__YOUR TASK__
Each line below from the one containing "reklamáció és kártérítés" through the one containing "csomagot kézbesítő futárszolgálat vagy posta" should be output exactly as it stands, and no other line should appear.

__INPUT DATA__

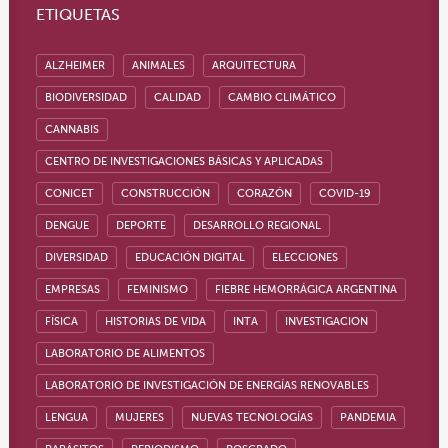
ETIQUETAS
ALZHEIMER
ANIMALES
ARQUITECTURA
BIODIVERSIDAD
CALIDAD
CAMBIO CLIMÁTICO
CANNABIS
CENTRO DE INVESTIGACIONES BÁSICAS Y APLICADAS
CONICET
CONSTRUCCIÓN
CORAZÓN
COVID-19
DENGUE
DEPORTE
DESARROLLO REGIONAL
DIVERSIDAD
EDUCACIÓN DIGITAL
ELECCIONES
EMPRESAS
FEMINISMO
FIEBRE HEMORRÁGICA ARGENTINA
FÍSICA
HISTORIAS DE VIDA
INTA
INVESTIGACION
LABORATORIO DE ALIMENTOS
LABORATORIO DE INVESTIGACIÓN DE ENERGÍAS RENOVABLES
LENGUA
MUJERES
NUEVAS TECNOLOGÍAS
PANDEMIA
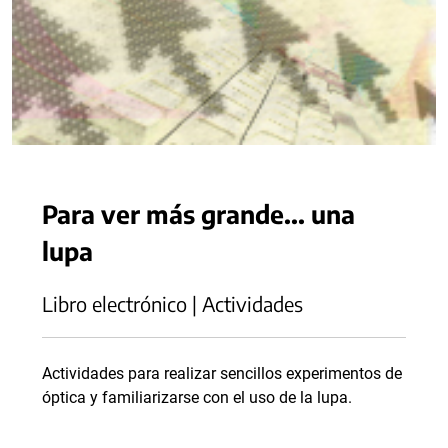
Para ver más grande... una
lupa
Libro electrónico | Actividades
Actividades para realizar sencillos experimentos de
óptica y familiarizarse con el uso de la lupa.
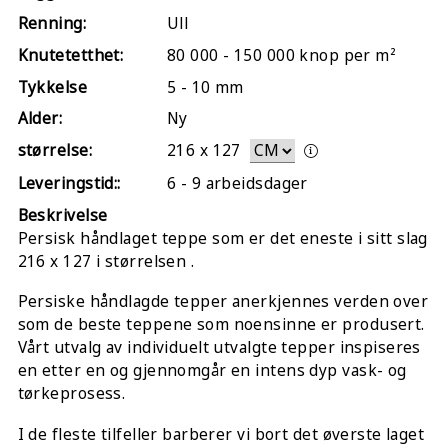
Renning:
Ull
Knutetetthet:
80 000 - 150 000 knop per m²
Tykkelse
5 - 10 mm
Alder:
Ny
størrelse:
216
x
127
Leveringstid::
6 - 9 arbeidsdager
Beskrivelse
Persisk håndlaget teppe som er det eneste i sitt slag
216 x 127 i størrelsen .
Persiske håndlagde tepper anerkjennes verden over
som de beste teppene som noensinne er produsert.
Vårt utvalg av individuelt utvalgte tepper inspiseres
en etter en og gjennomgår en intens dyp vask- og
tørkeprosess.
I de fleste tilfeller barberer vi bort det øverste laget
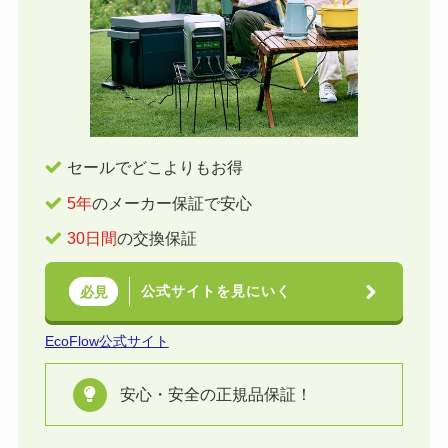
セールでどこよりもお得
5年
のメーカー保証で安心
30日間
の交換保証
公式サイトを見にいく
必見
EcoFlow公式サイト
安心・安全の正規品保証！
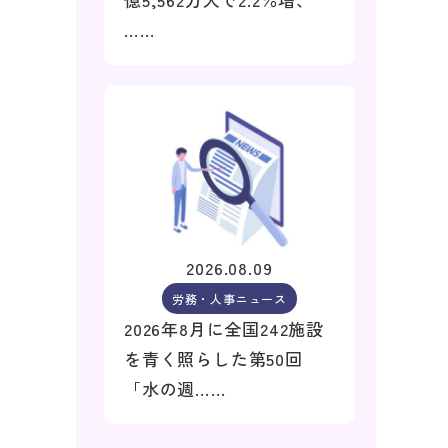
……
2026.08.09
労務・人事ニュース
2026年8月に全国242施設
を青く照らした第50回
「水の週……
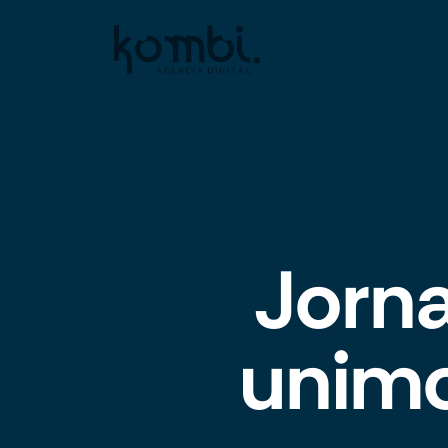
Jorn
unimo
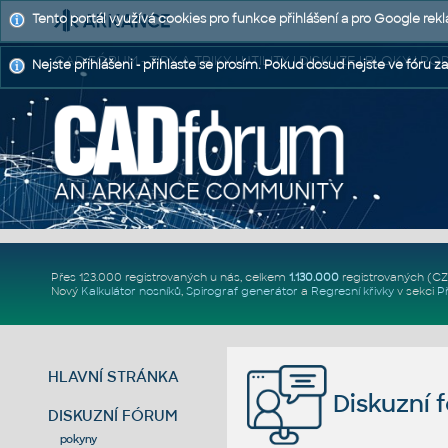
Tento portál využívá cookies pro funkce přihlášení a pro Google rek
CAD FÓRUM - TIPY A TRIKY | UTILITY | DISKUZE | BLOKY |
Nejste přihlášeni - přihlaste se prosím. Pokud dosud nejste ve fóru za
Přes 123.000 registrovaných u nás, celkem
1.130.000
registrovaných (C
Nový
Kalkulátor nosníků
,
Spirograf generátor
a
Regresní křivky
v sekci
P
HLAVNÍ STRÁNKA
Diskuzní 
DISKUZNÍ FÓRUM
pokyny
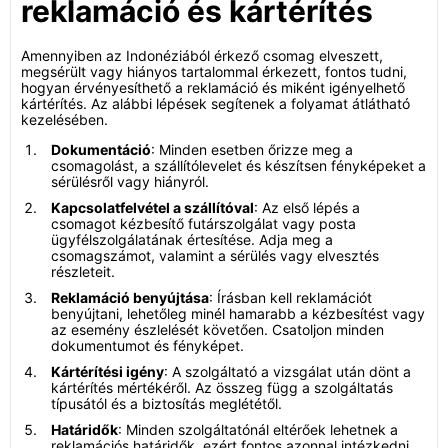
reklamáció és kártérítés
Amennyiben az Indonéziából érkező csomag elveszett,
megsérült vagy hiányos tartalommal érkezett, fontos tudni,
hogyan érvényesíthető a reklamáció és miként igényelhető
kártérítés. Az alábbi lépések segítenek a folyamat átlátható
kezelésében.
Dokumentáció
: Minden esetben őrizze meg a
csomagolást, a szállítólevelet és készítsen fényképeket a
sérülésről vagy hiányról.
Kapcsolatfelvétel a szállítóval
: Az első lépés a
csomagot kézbesítő futárszolgálat vagy posta
ügyfélszolgálatának értesítése. Adja meg a
csomagszámot, valamint a sérülés vagy elvesztés
részleteit.
Reklamáció benyújtása
: Írásban kell reklamációt
benyújtani, lehetőleg minél hamarabb a kézbesítést vagy
az esemény észlelését követően. Csatoljon minden
dokumentumot és fényképet.
Kártérítési igény
: A szolgáltató a vizsgálat után dönt a
kártérítés mértékéről. Az összeg függ a szolgáltatás
típusától és a biztosítás meglététől.
Határidők
: Minden szolgáltatónál eltérőek lehetnek a
reklamációs határidők, ezért fontos azonnal intézkedni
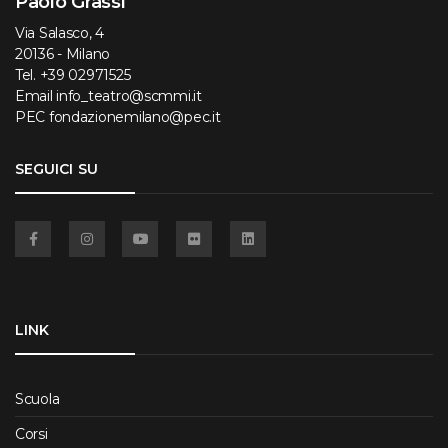
Paolo Grassi
Via Salasco, 4
20136 - Milano
Tel.
+39 02971525
Email
info_teatro@scmmi.it
PEC
fondazionemilano@pec.it
SEGUICI SU
Facebook
Instagram
YouTube
Flickr
Linkedin
LINK
Scuola
Corsi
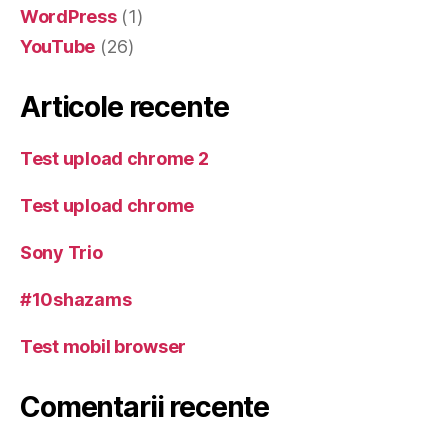
WordPress
(1)
YouTube
(26)
Articole recente
Test upload chrome 2
Test upload chrome
Sony Trio
#10shazams
Test mobil browser
Comentarii recente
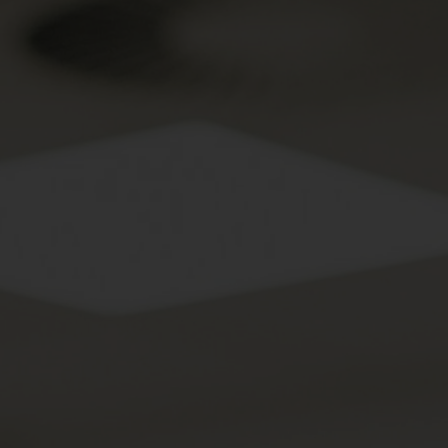
Spenden
+ Helfen
News
Spenden
+ Helfen
Veranstaltungen
Spenden
+ Helfen
Patientenportal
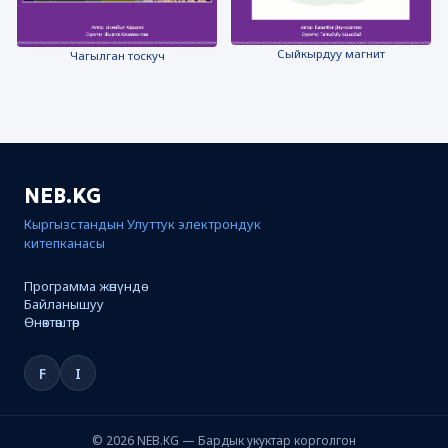
Сыйкырдуу магнит
Чагылган тоскуч
NEB.KG
Кыргызстандын Улуттук электрондук
китепканасы
Программа жөнүндө
Байланышуу
Өнөктөштөр
F
I
© 2026 NEB.KG — Бардык укуктар корголгон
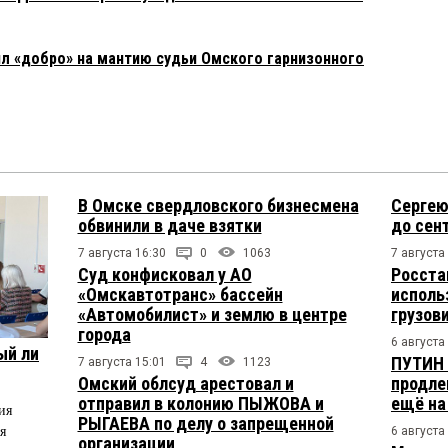
л «добро» на мантию судьи Омского гарнизонного
В Омске свердловского бизнесмена
Сергею
обвинили в даче взятки
до сен
7 августа 16:30
0
1063
7 августа
Суд конфисковал у АО
Росста
«Омскавтотранс» бассейн
исполь
«Автомобилист» и землю в центре
грузов
города
6 августа
ый ли
ПУТИН 
7 августа 15:01
4
1123
Омский облсуд арестовал и
продле
отправил в колонию ПЫЖОВА и
ещё на
ия
РЫГАЕВА по делу о запрещенной
я
6 августа
организации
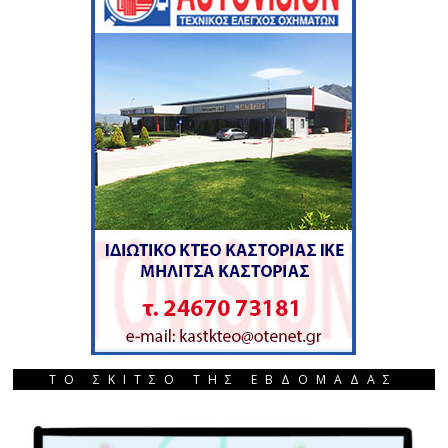
ΤΟ ΣΚΙΤΣΟ ΤΗΣ ΕΒΔΟΜΑΔΑΣ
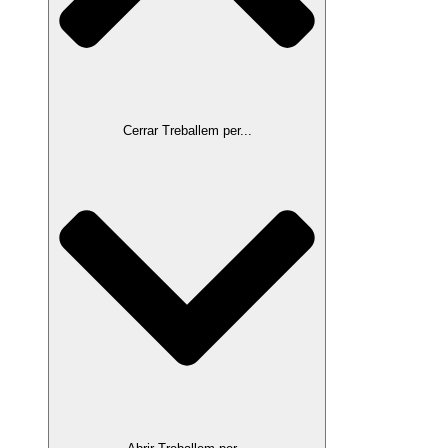
Cerrar Treballem per...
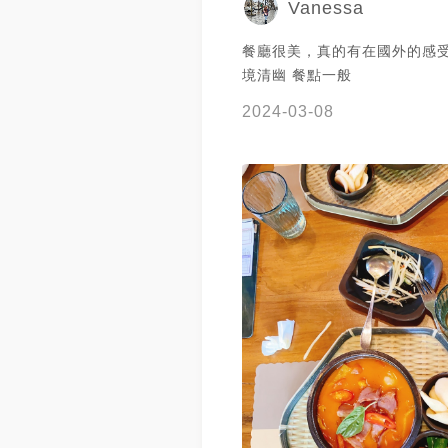
Vanessa
餐廳很美，真的有在國外的感
境清幽 餐點一般
2024-03-08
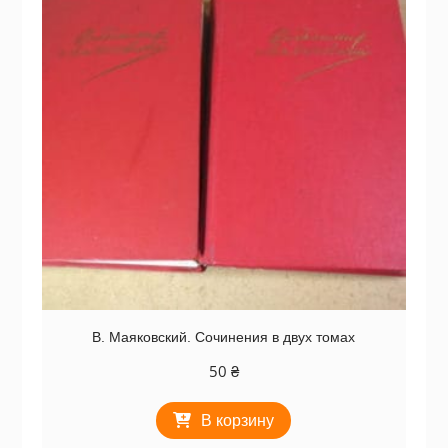
В. Маяковский. Сочинения в двух томах
50
₴
В корзину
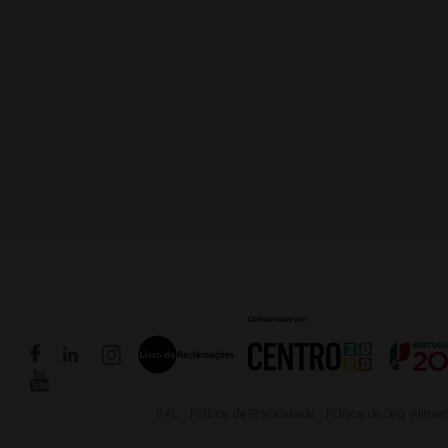
RAL
Política de Privacidade
Política de Seg. Alime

__TASK RESPONSE__
reklamáció és kártérítés
Amennyiben az Indonéziából érkező csomag elveszett,
megsérült vagy hiányos tartalommal érkezett, fontos tudni,
hogyan érvényesíthető a reklamáció és miként igényelhető
kártérítés. Az alábbi lépések segítenek a folyamat átlátható
kezelésében.
Dokumentáció
: Minden esetben őrizze meg a
csomagolást, a szállítólevelet és készítsen fényképeket a
sérülésről vagy hiányról.
Kapcsolatfelvétel a szállítóval
: Az első lépés a
csomagot kézbesítő futárszolgálat vagy posta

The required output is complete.